RECORDS PROVIDED.
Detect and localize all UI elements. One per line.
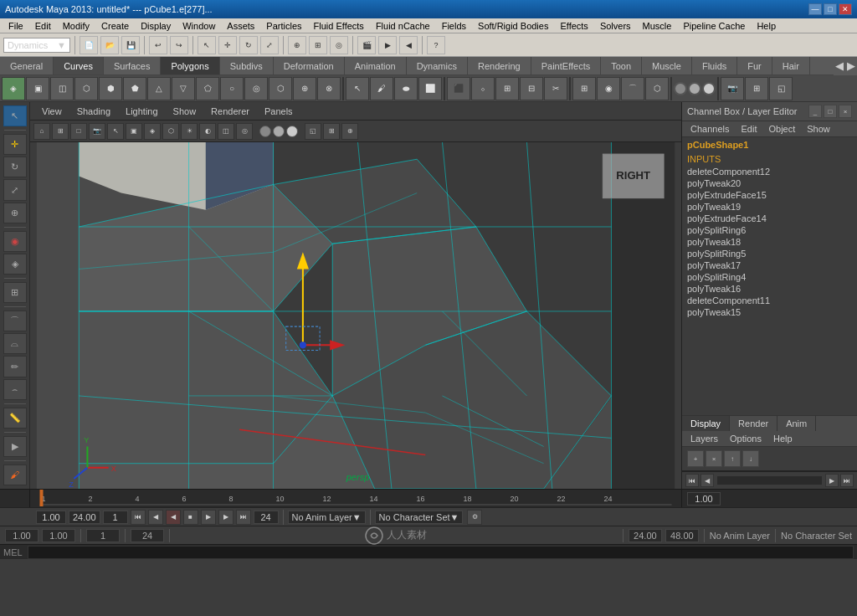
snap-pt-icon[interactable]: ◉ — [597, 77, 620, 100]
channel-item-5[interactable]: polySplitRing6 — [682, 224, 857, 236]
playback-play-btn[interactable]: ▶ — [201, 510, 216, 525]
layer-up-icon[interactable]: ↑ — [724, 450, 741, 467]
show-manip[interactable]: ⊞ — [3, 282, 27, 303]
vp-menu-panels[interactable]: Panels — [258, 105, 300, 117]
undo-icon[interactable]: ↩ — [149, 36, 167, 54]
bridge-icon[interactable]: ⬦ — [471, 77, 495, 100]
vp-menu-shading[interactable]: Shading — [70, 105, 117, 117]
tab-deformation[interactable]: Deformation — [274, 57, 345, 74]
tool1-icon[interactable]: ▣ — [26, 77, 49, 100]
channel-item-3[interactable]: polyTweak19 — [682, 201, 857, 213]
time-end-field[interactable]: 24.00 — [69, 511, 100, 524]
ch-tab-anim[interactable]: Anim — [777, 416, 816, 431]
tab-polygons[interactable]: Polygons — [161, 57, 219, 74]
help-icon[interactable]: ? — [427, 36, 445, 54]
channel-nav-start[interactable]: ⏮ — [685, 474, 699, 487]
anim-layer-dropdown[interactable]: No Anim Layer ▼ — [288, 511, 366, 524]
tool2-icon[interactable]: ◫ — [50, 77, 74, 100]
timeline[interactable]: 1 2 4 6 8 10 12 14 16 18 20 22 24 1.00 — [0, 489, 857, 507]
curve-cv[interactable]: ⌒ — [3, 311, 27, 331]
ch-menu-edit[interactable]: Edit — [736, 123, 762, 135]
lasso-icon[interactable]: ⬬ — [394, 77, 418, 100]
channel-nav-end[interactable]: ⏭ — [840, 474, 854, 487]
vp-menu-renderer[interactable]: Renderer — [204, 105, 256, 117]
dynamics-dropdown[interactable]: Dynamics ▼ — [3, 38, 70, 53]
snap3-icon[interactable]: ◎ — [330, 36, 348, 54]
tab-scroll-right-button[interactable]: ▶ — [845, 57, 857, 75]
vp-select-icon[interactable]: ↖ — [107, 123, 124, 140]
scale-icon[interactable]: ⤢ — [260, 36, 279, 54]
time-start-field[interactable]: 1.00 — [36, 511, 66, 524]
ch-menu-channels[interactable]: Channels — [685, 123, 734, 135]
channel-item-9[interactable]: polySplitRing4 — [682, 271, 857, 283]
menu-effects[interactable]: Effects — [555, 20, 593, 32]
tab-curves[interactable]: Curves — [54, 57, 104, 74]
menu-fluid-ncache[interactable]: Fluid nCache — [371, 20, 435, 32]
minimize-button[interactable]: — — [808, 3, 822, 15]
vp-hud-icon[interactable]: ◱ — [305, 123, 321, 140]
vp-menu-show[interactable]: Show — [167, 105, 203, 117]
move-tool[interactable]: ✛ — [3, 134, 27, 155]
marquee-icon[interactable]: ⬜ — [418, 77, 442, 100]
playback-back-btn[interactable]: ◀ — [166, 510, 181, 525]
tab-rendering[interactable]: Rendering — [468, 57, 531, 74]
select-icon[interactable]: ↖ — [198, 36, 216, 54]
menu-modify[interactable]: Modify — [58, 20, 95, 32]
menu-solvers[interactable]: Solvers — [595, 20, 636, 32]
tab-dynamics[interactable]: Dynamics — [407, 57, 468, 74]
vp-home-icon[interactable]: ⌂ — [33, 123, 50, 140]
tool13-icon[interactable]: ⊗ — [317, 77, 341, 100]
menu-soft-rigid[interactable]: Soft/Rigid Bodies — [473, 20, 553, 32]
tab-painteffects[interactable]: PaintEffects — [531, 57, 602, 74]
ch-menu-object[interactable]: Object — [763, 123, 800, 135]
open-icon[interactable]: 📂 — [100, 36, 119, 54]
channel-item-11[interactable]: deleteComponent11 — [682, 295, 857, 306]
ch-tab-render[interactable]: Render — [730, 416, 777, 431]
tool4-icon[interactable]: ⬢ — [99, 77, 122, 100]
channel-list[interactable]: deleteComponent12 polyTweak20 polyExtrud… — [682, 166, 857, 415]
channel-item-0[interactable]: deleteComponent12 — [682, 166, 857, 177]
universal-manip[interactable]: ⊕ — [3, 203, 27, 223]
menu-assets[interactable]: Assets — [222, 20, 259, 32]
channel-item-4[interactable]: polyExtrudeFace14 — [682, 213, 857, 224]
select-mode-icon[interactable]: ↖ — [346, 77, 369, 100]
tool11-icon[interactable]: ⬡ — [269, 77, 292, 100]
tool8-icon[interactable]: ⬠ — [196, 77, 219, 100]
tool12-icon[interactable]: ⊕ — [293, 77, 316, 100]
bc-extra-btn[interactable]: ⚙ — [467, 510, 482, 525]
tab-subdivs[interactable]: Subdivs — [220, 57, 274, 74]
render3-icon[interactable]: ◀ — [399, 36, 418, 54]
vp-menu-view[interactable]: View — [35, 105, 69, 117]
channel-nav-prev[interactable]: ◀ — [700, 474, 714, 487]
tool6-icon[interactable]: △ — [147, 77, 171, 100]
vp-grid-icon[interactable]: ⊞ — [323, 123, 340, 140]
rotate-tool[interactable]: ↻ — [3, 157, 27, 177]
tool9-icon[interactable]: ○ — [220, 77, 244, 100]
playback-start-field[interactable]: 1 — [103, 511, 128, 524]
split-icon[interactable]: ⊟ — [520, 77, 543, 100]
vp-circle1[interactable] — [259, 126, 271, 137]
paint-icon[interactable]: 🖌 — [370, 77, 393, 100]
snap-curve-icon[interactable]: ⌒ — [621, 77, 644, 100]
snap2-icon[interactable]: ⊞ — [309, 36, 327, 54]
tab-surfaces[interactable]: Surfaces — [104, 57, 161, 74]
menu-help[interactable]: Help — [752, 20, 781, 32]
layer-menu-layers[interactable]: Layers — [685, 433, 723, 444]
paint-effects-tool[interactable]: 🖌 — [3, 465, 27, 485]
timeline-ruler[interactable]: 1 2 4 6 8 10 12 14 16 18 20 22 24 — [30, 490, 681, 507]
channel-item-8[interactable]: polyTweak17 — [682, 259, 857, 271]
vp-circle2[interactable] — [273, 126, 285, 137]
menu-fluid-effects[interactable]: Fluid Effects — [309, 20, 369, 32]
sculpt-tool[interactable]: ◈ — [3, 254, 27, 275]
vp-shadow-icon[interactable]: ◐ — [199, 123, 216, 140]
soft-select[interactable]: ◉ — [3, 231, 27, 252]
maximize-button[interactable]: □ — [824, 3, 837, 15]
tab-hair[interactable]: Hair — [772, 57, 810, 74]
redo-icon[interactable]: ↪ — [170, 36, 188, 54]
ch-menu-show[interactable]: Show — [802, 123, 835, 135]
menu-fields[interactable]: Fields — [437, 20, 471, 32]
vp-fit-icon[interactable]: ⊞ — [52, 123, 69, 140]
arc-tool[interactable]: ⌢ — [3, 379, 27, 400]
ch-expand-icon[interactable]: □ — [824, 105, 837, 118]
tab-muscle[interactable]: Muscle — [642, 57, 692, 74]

TASK BRIEF.
The output should consist of every entry above, printed exactly, with the images removed.

RESPONSE BOX.
Detect and localize all UI elements. One per line.
snap-pt-icon[interactable]: ◉ — [597, 77, 620, 100]
channel-item-5[interactable]: polySplitRing6 — [682, 224, 857, 236]
playback-play-btn[interactable]: ▶ — [201, 510, 216, 525]
layer-up-icon[interactable]: ↑ — [724, 450, 741, 467]
show-manip[interactable]: ⊞ — [3, 282, 27, 303]
vp-menu-panels[interactable]: Panels — [258, 105, 300, 117]
undo-icon[interactable]: ↩ — [149, 36, 167, 54]
bridge-icon[interactable]: ⬦ — [471, 77, 495, 100]
vp-menu-shading[interactable]: Shading — [70, 105, 117, 117]
tab-deformation[interactable]: Deformation — [274, 57, 345, 74]
tool1-icon[interactable]: ▣ — [26, 77, 49, 100]
channel-item-3[interactable]: polyTweak19 — [682, 201, 857, 213]
time-end-field[interactable]: 24.00 — [69, 511, 100, 524]
ch-tab-anim[interactable]: Anim — [777, 416, 816, 431]
tab-polygons[interactable]: Polygons — [161, 57, 219, 74]
help-icon[interactable]: ? — [427, 36, 445, 54]
channel-nav-start[interactable]: ⏮ — [685, 474, 699, 487]
anim-layer-dropdown[interactable]: No Anim Layer ▼ — [288, 511, 366, 524]
tool2-icon[interactable]: ◫ — [50, 77, 74, 100]
timeline[interactable]: 1 2 4 6 8 10 12 14 16 18 20 22 24 1.00 — [0, 489, 857, 507]
curve-cv[interactable]: ⌒ — [3, 311, 27, 331]
ch-menu-edit[interactable]: Edit — [736, 123, 762, 135]
lasso-icon[interactable]: ⬬ — [394, 77, 418, 100]
channel-nav-end[interactable]: ⏭ — [840, 474, 854, 487]
vp-menu-renderer[interactable]: Renderer — [204, 105, 256, 117]
dynamics-dropdown[interactable]: Dynamics ▼ — [3, 38, 70, 53]
snap3-icon[interactable]: ◎ — [330, 36, 348, 54]
tab-scroll-right-button[interactable]: ▶ — [845, 57, 857, 75]
vp-select-icon[interactable]: ↖ — [107, 123, 124, 140]
scale-icon[interactable]: ⤢ — [260, 36, 279, 54]
time-start-field[interactable]: 1.00 — [36, 511, 66, 524]
ch-menu-channels[interactable]: Channels — [685, 123, 734, 135]
channel-item-9[interactable]: polySplitRing4 — [682, 271, 857, 283]
menu-effects[interactable]: Effects — [555, 20, 593, 32]
tab-curves[interactable]: Curves — [54, 57, 104, 74]
menu-fluid-ncache[interactable]: Fluid nCache — [371, 20, 435, 32]
minimize-button[interactable]: — — [808, 3, 822, 15]
vp-hud-icon[interactable]: ◱ — [305, 123, 321, 140]
vp-menu-show[interactable]: Show — [167, 105, 203, 117]
move-tool[interactable]: ✛ — [3, 134, 27, 155]
marquee-icon[interactable]: ⬜ — [418, 77, 442, 100]
playback-back-btn[interactable]: ◀ — [166, 510, 181, 525]
tab-rendering[interactable]: Rendering — [468, 57, 531, 74]
select-icon[interactable]: ↖ — [198, 36, 216, 54]
menu-modify[interactable]: Modify — [58, 20, 95, 32]
menu-solvers[interactable]: Solvers — [595, 20, 636, 32]
tab-dynamics[interactable]: Dynamics — [407, 57, 468, 74]
vp-home-icon[interactable]: ⌂ — [33, 123, 50, 140]
tool13-icon[interactable]: ⊗ — [317, 77, 341, 100]
menu-soft-rigid[interactable]: Soft/Rigid Bodies — [473, 20, 553, 32]
tab-painteffects[interactable]: PaintEffects — [531, 57, 602, 74]
ch-menu-object[interactable]: Object — [763, 123, 800, 135]
open-icon[interactable]: 📂 — [100, 36, 119, 54]
channel-item-11[interactable]: deleteComponent11 — [682, 295, 857, 306]
ch-tab-render[interactable]: Render — [730, 416, 777, 431]
tool4-icon[interactable]: ⬢ — [99, 77, 122, 100]
channel-list[interactable]: deleteComponent12 polyTweak20 polyExtrud… — [682, 166, 857, 415]
channel-item-0[interactable]: deleteComponent12 — [682, 166, 857, 177]
universal-manip[interactable]: ⊕ — [3, 203, 27, 223]
menu-assets[interactable]: Assets — [222, 20, 259, 32]
channel-item-4[interactable]: polyExtrudeFace14 — [682, 213, 857, 224]
select-mode-icon[interactable]: ↖ — [346, 77, 369, 100]
tool11-icon[interactable]: ⬡ — [269, 77, 292, 100]
tool8-icon[interactable]: ⬠ — [196, 77, 219, 100]
tool12-icon[interactable]: ⊕ — [293, 77, 316, 100]
bc-extra-btn[interactable]: ⚙ — [467, 510, 482, 525]
tab-subdivs[interactable]: Subdivs — [220, 57, 274, 74]
render3-icon[interactable]: ◀ — [399, 36, 418, 54]
vp-menu-view[interactable]: View — [35, 105, 69, 117]
channel-nav-prev[interactable]: ◀ — [700, 474, 714, 487]
tool6-icon[interactable]: △ — [147, 77, 171, 100]
vp-grid-icon[interactable]: ⊞ — [323, 123, 340, 140]
rotate-tool[interactable]: ↻ — [3, 157, 27, 177]
tool9-icon[interactable]: ○ — [220, 77, 244, 100]
playback-start-field[interactable]: 1 — [103, 511, 128, 524]
split-icon[interactable]: ⊟ — [520, 77, 543, 100]
vp-circle1[interactable] — [259, 126, 271, 137]
paint-icon[interactable]: 🖌 — [370, 77, 393, 100]
snap-curve-icon[interactable]: ⌒ — [621, 77, 644, 100]
snap2-icon[interactable]: ⊞ — [309, 36, 327, 54]
tab-surfaces[interactable]: Surfaces — [104, 57, 161, 74]
menu-help[interactable]: Help — [752, 20, 781, 32]
layer-menu-layers[interactable]: Layers — [685, 433, 723, 444]
paint-effects-tool[interactable]: 🖌 — [3, 465, 27, 485]
timeline-ruler[interactable]: 1 2 4 6 8 10 12 14 16 18 20 22 24 — [30, 490, 681, 507]
channel-item-8[interactable]: polyTweak17 — [682, 259, 857, 271]
vp-circle2[interactable] — [273, 126, 285, 137]
menu-fluid-effects[interactable]: Fluid Effects — [309, 20, 369, 32]
sculpt-tool[interactable]: ◈ — [3, 254, 27, 275]
vp-shadow-icon[interactable]: ◐ — [199, 123, 216, 140]
soft-select[interactable]: ◉ — [3, 231, 27, 252]
maximize-button[interactable]: □ — [824, 3, 837, 15]
tab-hair[interactable]: Hair — [772, 57, 810, 74]
redo-icon[interactable]: ↪ — [170, 36, 188, 54]
ch-menu-show[interactable]: Show — [802, 123, 835, 135]
menu-fields[interactable]: Fields — [437, 20, 471, 32]
vp-fit-icon[interactable]: ⊞ — [52, 123, 69, 140]
arc-tool[interactable]: ⌢ — [3, 379, 27, 400]
ch-expand-icon[interactable]: □ — [824, 105, 837, 118]
tab-muscle[interactable]: Muscle — [642, 57, 692, 74]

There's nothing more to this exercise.